At the genomic level, we found that a flat CNA landscape was a common trait across CRC-muc, BRCA-muc, LUAD-muc and STAD-muc. Thus, we hypothesize that carcinomas-muc are less likely driven by copy number alterations. Higher frequencies of SMAD4, BRAF and KRAS mutations have been previously reported in CRC-muc1,2,27. Here, we confirmed these observations and found that CRC-muc was also associated with a higher frequency of SMAD2 and lower frequency of TP53 mutations. The slightly higher median number of driver alterations observed in CRC-muc might be explained by the higher frequency of mutation in genes belonging to TGF-Beta and RTK-RAS pathways in CRC-muc. We and others have previously reported a lower TMB, FGA and lower frequency of PIK3CA mutation in mucinous breast cancer10,11. Here we found that BRCA-muc were associated with a higher frequency of β-catenin/Wnt pathway alterations, mostly caused by epigenetic silencing of TCF7L2 and TCF7. We have also observed a higher frequency of KRAS mutations and lower frequency of TP53 mutations in LUAD-muc, consistent with previous findings3,28.

Our study has several limitations.

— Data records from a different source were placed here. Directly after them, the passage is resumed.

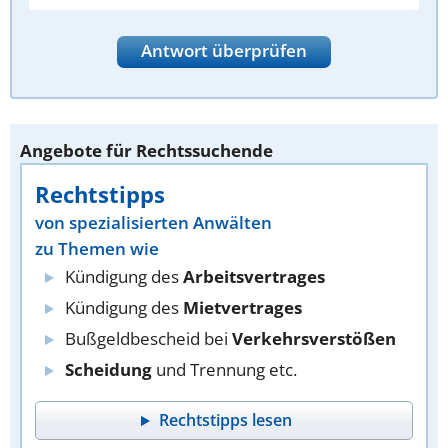
Antwort überprüfen
Angebote für Rechtssuchende
Rechtstipps
von spezialisierten Anwälten
zu Themen wie
Kündigung des
Arbeitsvertrages
Kündigung des
Mietvertrages
Bußgeldbescheid bei
Verkehrsverstößen
Scheidung
und Trennung etc.
Rechtstipps lesen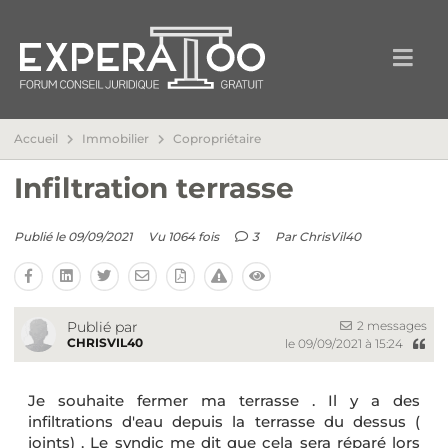
Accueil
Immobilier
Copropriétaire
Infiltration terrasse
Publié le 09/09/2021
Vu 1064 fois
3
Par
ChrisVil40
2 messages
Publié par
CHRISVIL40
le 09/09/2021 à 15:24
Je souhaite fermer ma terrasse . Il y a des
infiltrations d'eau depuis la terrasse du dessus (
joints) . Le syndic me dit que cela sera réparé lors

First, the definition of mucinous carcinomas varies by cancer types and includes pure as well as mixed mucinous carcinomas, but due to the pan-cancer nature of this study and for practical reasons, we choose to include any carcinoma with mucinous differentiation. Of note, not all HE slides were available to be centrally reviewed. It should also be noted that the sample size was relatively low for CEAD and PAAD hence negative conclusions related to these cohorts should be interpreted with caution, given the limited statistical power. Finally, only samples that were part of the TCGA were analyzed and future studies that include ovarian and appendiceal cancer are needed to investigate if their biology are similar to other mucinous carcinomas.

In conclusion, here we provide important novel insights into the biology of carcinomas with mucinous differentiation suggesting transcriptional and genomic similarities across different cancer types and alternative oncogenic pathway alterations underlying their pathogenesis, paving the way for a more biologically relevant taxonomy for these cancers.